*** Supplied data

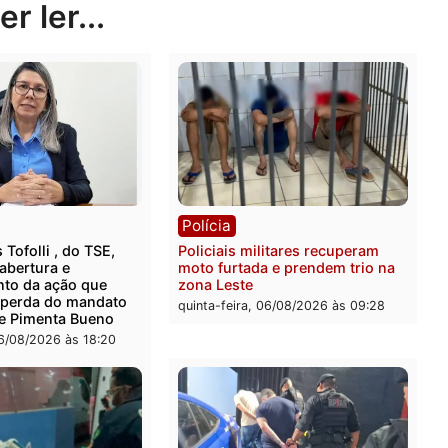
Publicidade
rer ler...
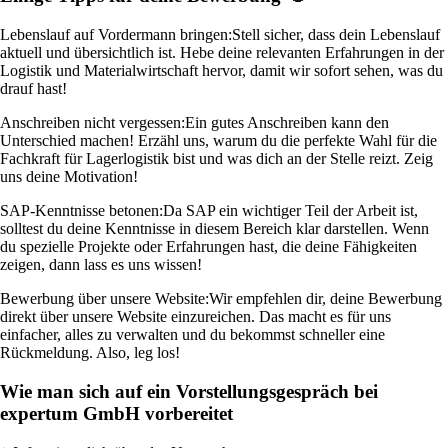
Lebenslauf auf Vordermann bringen:
Stell sicher, dass dein Lebenslauf
aktuell und übersichtlich ist. Hebe deine relevanten Erfahrungen in der
Logistik und Materialwirtschaft hervor, damit wir sofort sehen, was du
drauf hast!
Anschreiben nicht vergessen:
Ein gutes Anschreiben kann den
Unterschied machen! Erzähl uns, warum du die perfekte Wahl für die
Fachkraft für Lagerlogistik bist und was dich an der Stelle reizt. Zeig
uns deine Motivation!
SAP-Kenntnisse betonen:
Da SAP ein wichtiger Teil der Arbeit ist,
solltest du deine Kenntnisse in diesem Bereich klar darstellen. Wenn
du spezielle Projekte oder Erfahrungen hast, die deine Fähigkeiten
zeigen, dann lass es uns wissen!
Bewerbung über unsere Website:
Wir empfehlen dir, deine Bewerbung
direkt über unsere Website einzureichen. Das macht es für uns
einfacher, alles zu verwalten und du bekommst schneller eine
Rückmeldung. Also, leg los!
Wie man sich auf ein Vorstellungsgespräch bei
expertum GmbH vorbereitet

******

## What is being asked
Each record is to be written out exactly. No picture goes in.

## Task solution
Publicidade
rer ler...
Lebenslauf auf Vordermann bringen:
Stell sicher, dass dein Lebenslauf
aktuell und übersichtlich ist. Hebe deine relevanten Erfahrungen in der
Logistik und Materialwirtschaft hervor, damit wir sofort sehen, was du
drauf hast!
Anschreiben nicht vergessen:
Ein gutes Anschreiben kann den
Unterschied machen! Erzähl uns, warum du die perfekte Wahl für die
Fachkraft für Lagerlogistik bist und was dich an der Stelle reizt. Zeig
uns deine Motivation!
SAP-Kenntnisse betonen:
Da SAP ein wichtiger Teil der Arbeit ist,
solltest du deine Kenntnisse in diesem Bereich klar darstellen. Wenn
du spezielle Projekte oder Erfahrungen hast, die deine Fähigkeiten
zeigen, dann lass es uns wissen!
Bewerbung über unsere Website:
Wir empfehlen dir, deine Bewerbung
direkt über unsere Website einzureichen. Das macht es für uns
einfacher, alles zu verwalten und du bekommst schneller eine
Rückmeldung. Also, leg los!
Wie man sich auf ein Vorstellungsgespräch bei
expertum GmbH vorbereitet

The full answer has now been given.